To do: Exactly as written, please repeat the data that follows, but not the pictures.

The records:
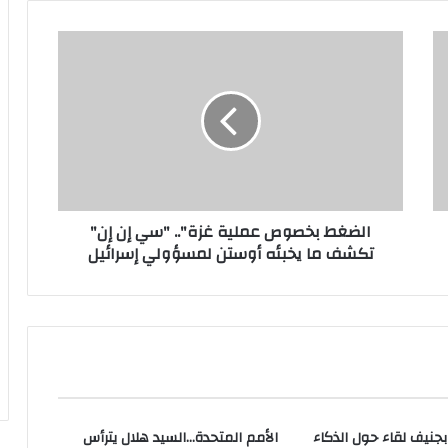
الضغط
بخصوص
عملية
غزة"..
"سي
إن
إن"
تكشف
ما
الضغط بخصوص عملية غزة".. "سي إن إن"
يخبئه
تكشف ما يخبئه أوستن لمسؤولي إسرائيل
أوستن
لمسؤولي
إسرائيل
جنيف لقاء حول الذكاء
الأمم المتحدة…السيد هلال يترأس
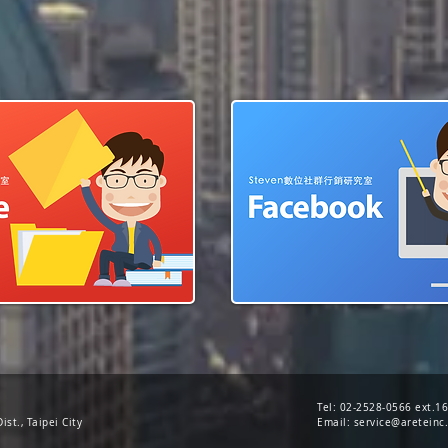
Tel: 02-2528-0566 ext.1
ist., Taipei City
Email:
service@areteinc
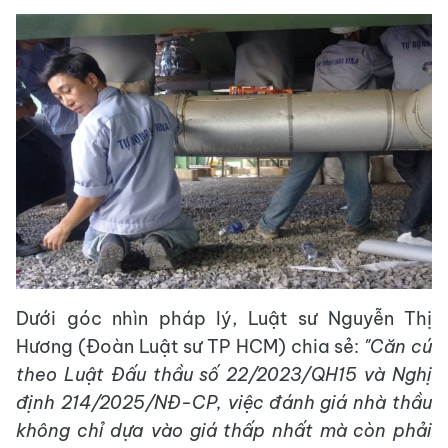
Dưới góc nhìn pháp lý, Luật sư Nguyễn Thị
Hương (Đoàn Luật sư TP HCM) chia sẻ:
"Căn cứ
theo Luật Đấu thầu số 22/2023/QH15 và Nghị
định 214/2025/NĐ-CP, việc đánh giá nhà thầu
không chỉ dựa vào giá thấp nhất mà còn phải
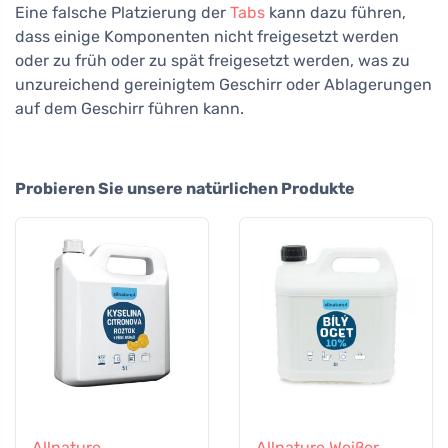
Eine falsche Platzierung der
Tabs
kann dazu führen,
dass einige Komponenten nicht freigesetzt werden
oder zu früh oder zu spät freigesetzt werden, was zu
unzureichend gereinigtem Geschirr oder Ablagerungen
auf dem Geschirr führen kann.
Probieren Sie unsere natürlichen Produkte
Allnature
Allnature Weißer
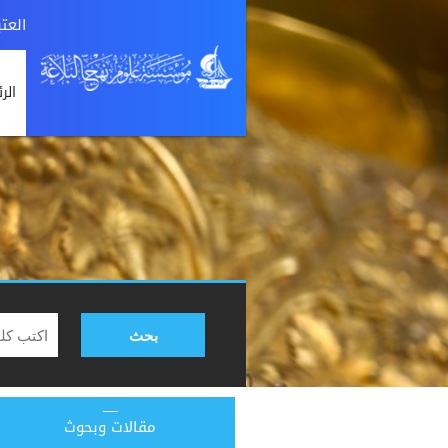
العت
الر
بحث
مقالات وبحوث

Exercise output:
الضغط
بخصوص
عملية
غزة"..
"سي
إن
إن"
تكشف
ما
الضغط بخصوص عملية غزة".. "سي إن إن"
يخبئه
تكشف ما يخبئه أوستن لمسؤولي إسرائيل
أوستن
لمسؤولي
إسرائيل
جنيف لقاء حول الذكاء
الأمم المتحدة…السيد هلال يترأس
Tel: 02-2528-0566 ext.1
ist., Taipei City
Email:
service@areteinc
Dưới góc nhìn pháp lý, Luật sư Nguyễn Thị
Hương (Đoàn Luật sư TP HCM) chia sẻ:
"Căn cứ
theo Luật Đấu thầu số 22/2023/QH15 và Nghị
định 214/2025/NĐ-CP, việc đánh giá nhà thầu
không chỉ dựa vào giá thấp nhất mà còn phải
Eine falsche Platzierung der
Tabs
kann dazu führen,
dass einige Komponenten nicht freigesetzt werden
oder zu früh oder zu spät freigesetzt werden, was zu
unzureichend gereinigtem Geschirr oder Ablagerungen
auf dem Geschirr führen kann.
Probieren Sie unsere natürlichen Produkte
Allnature
Allnature Weißer
العت
الر
بحث
مقالات وبحوث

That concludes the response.